Exercise description: The lines from the one holding "Velocità e ciclismo un binomio" to the end of the records below, exactly as written, are the only thing to return.

Saved data entries
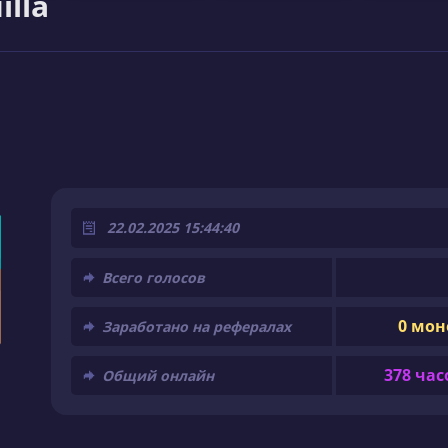
lla
22.02.2025 15:44:40
Всего голосов
0 мон
Заработано на рефералах
378 час
Общий онлайн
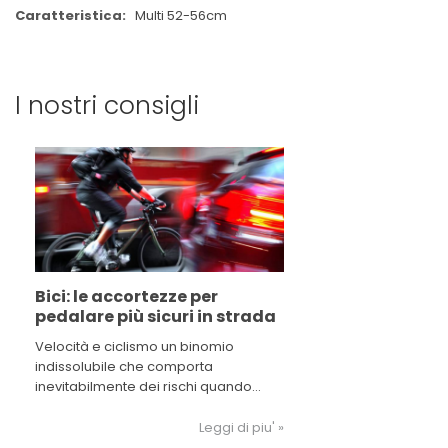
Multi 52-56cm
I nostri consigli
Bici: le accortezze per
pedalare più sicuri in strada
Velocità e ciclismo un binomio
indissolubile che comporta
inevitabilmente dei rischi quando
siamo in strada. La tecnologia ci viene
incontro e prendendo alcuni
Leggi di piu' »
accorgimenti possiamo diminuire il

Answer box:
Velocità e ciclismo un binomio
indissolubile che comporta
inevitabilmente dei rischi quando
siamo in strada. La tecnologia ci viene
incontro e prendendo alcuni
Leggi di piu' »
accorgimenti possiamo diminuire il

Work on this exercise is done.